Sean Pendergast: That's how I got my first radio job. I was front-of-mind for them because I had five Smackoff championships. They wanted to try something different and that got me in the door.

JT The Brick: It never crossed my mind once that this could lead to what it did. I had a six-figure job at Merrill Lynch as a stockbroker. Had a good career going and I had no interest in doing anything else. That's the great legacy of the Smackoff. If I came in second, you would have never heard from me because it wasn't a passion. A lot of people bullshit and say, "I went to bed with a transistor radio." I had no intention in doing radio at all. Even calling sports radio was a hobby. It didn't dominate my day, I had a job. I got into it only because I won and people started to encourage me.

Hard to pin down

Callers will go at each other's necks with great gusto. They are out for blood. But what happens in the shadows when the game is over? Could it be that these people have found a strange new respect for each other?

Adam Hawk: The callers have turned The Jungle into their own version of professional wrestling. These guys are very good at it. They've crafted storylines and rivalries over years and years that predate me.

Sean Pendergast: For those 10 years when I was just a caller I felt like I got a lot of support. The only time that people would turn on me, I get a lot of appearance calls. There's a guy who called me Cablinasian the Friendly Ghost because I'm pasty-white and bald. I get that a lot. I don't think there's anyone who would say this guy's an asshole or something like that. For as edgy as the show is, the Rome callers are a really cool community either online or when we would go to tour stops and things like that. People were really friendly.

The whole thing's a wrestling promo. It's a lot like the wrestling community. Wrestling fans are a close-knit community because there's a lot of people who don't understand them. They don't understand how you can love wrestling so much unless you love it. I think Jim's show is very similar to that. I think sports talk radio in general is like that. Rome has a cult following. And they're passionate about something the public doesn't understand. That's what binds the community together. That's why it's not fragmented.
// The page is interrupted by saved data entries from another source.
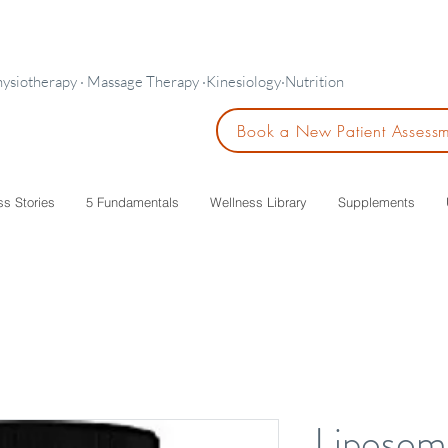
hysiotherapy · Massage Therapy ·Kinesiology·Nutrition
Book a New Patient Assess
ss Stories
5 Fundamentals
Wellness Library
Supplements
Liposom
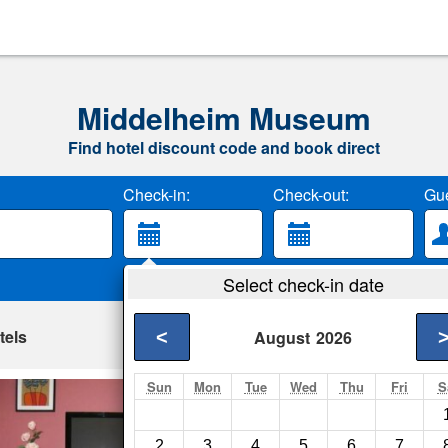
Middelheim Museum
Find hotel discount code and book direct
Check-in:
Check-out:
Gue
Select check-in date
tels
<
August
2026
Sun
Mon
Tue
Wed
Thu
Fri
S
Apartment Cuveli
Antwerp- Show on m
2
3
4
5
6
7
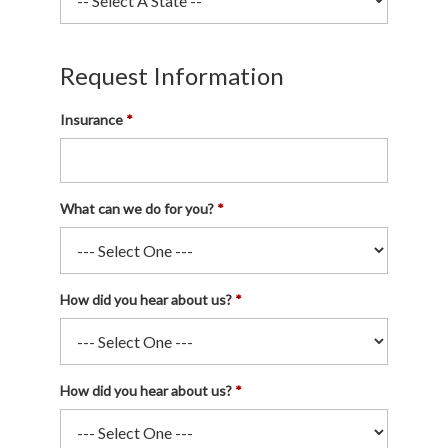
Request Information
Insurance
What can we do for you?
How did you hear about us?
How did you hear about us?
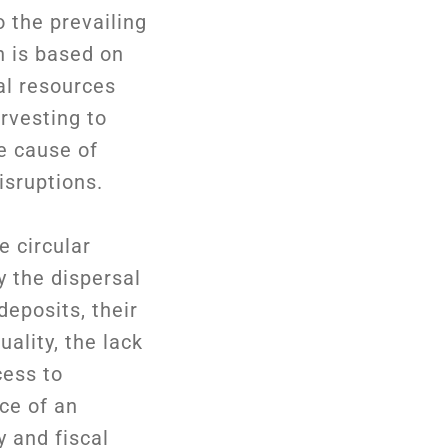
o the prevailing
 is based on
al resources
rvesting to
e cause of
isruptions.
 circular
 the dispersal
deposits, their
uality, the lack
cess to
ce of an
y and fiscal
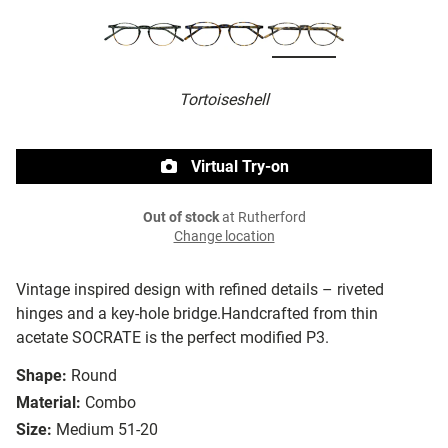
Tortoiseshell
Virtual Try-on
Out of stock
at Rutherford
Change location
Vintage inspired design with refined details – riveted
hinges and a key-hole bridge.Handcrafted from thin
acetate SOCRATE is the perfect modified P3.
Shape:
Round
Material:
Combo
Size:
Medium 51-20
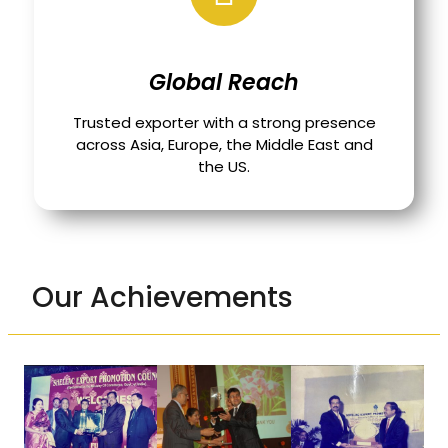
Global Reach
Trusted exporter with a strong presence
across Asia, Europe, the Middle East and
the US.
Our Achievements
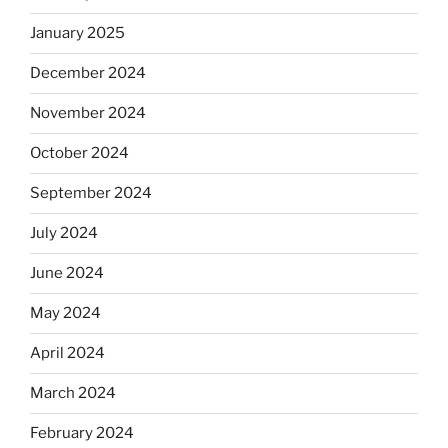
January 2025
December 2024
November 2024
October 2024
September 2024
July 2024
June 2024
May 2024
April 2024
March 2024
February 2024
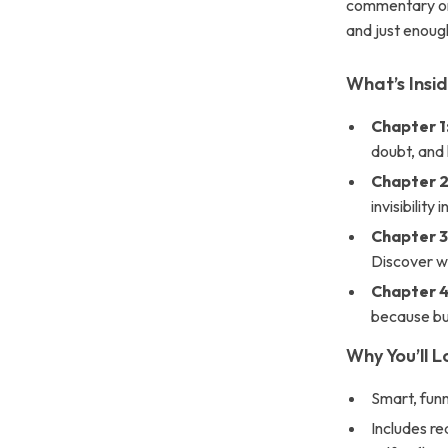
commentary on 
and just enough
What’s Insi
Chapter 1
doubt, and 
Chapter 2:
invisibility 
Chapter 3
Discover wh
Chapter 4
because bu
Why You’ll L
Smart, funn
Includes re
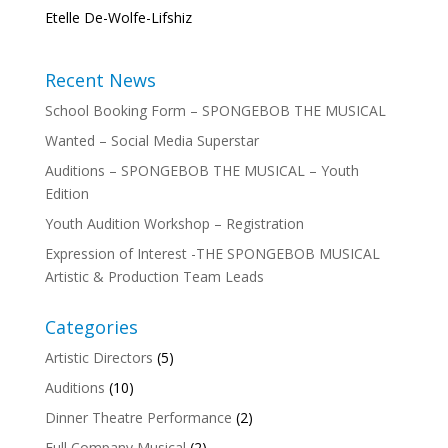
Etelle De-Wolfe-Lifshiz
Recent News
School Booking Form – SPONGEBOB THE MUSICAL
Wanted – Social Media Superstar
Auditions – SPONGEBOB THE MUSICAL – Youth
Edition
Youth Audition Workshop – Registration
Expression of Interest -THE SPONGEBOB MUSICAL
Artistic & Production Team Leads
Categories
Artistic Directors
(5)
Auditions
(10)
Dinner Theatre Performance
(2)
Full Company Musical
(2)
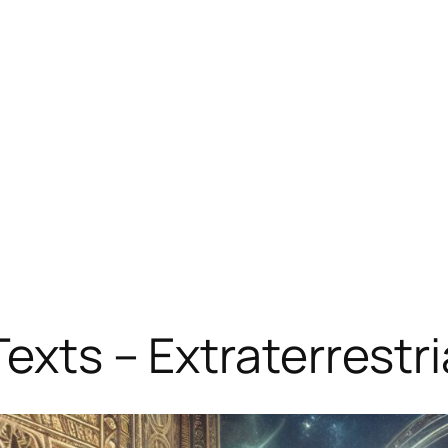
Texts – Extraterrest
Mark in Hollywood: The majority of the Smackoff guys talk outside of the show. Most of the guys know it's professional wrestling. There's a few who don't and take that attitude and run with it. That I don't like. Those dudes are annoying. You know, it's better when it's pro wrestling. Right now we're all communicating -- how's your Smackoff call going, knowing that we're all going to be going at each other. There's maybe two or three outliers who will be ultra-serious about it and those guys never really last because they take it personally. None of the guys who are good have ever crossed the line with me.

Steve in H-Town: There's a whole network of people. It's a whole different language. You know all the callers. You know all about the show within the show. If you're listening for the first time ever and Rick in Buffalo calls in, you're going to hear him talking about another caller. You're not going to get a sports take. That throws everyone off. I've never seen anything like it. I'm glad to be part of it.

Leff in Laguna: It's pretty cool because it's a really unique community that Jim's built. I don't know of another radio show or talk show that's like it. We see it all the time, people will travel across the country to meet other clones. I've met dozens of listeners. My wife and other people who don't understand it have a hard time grasping. What are you doing? All listening to a radio show? It's weird and cool and he created that from the beginning. To have a little notoriety is cool and I do it just to make those people laugh.

I've met most of these guys and everyone's great. I've gotten along with everyone. They are fun to hang out with, have a beer with. It's a small fraternity. Like any other sport, you go against each other and want to win but when it's over you chat about it. It's interesting to see everyone's process.

Brad in Corona: There are some dudes over the years that I genuinely don't like but if I met them in person I'd like them. That's sort of what the show is. It''s not personal. You're just trying to win.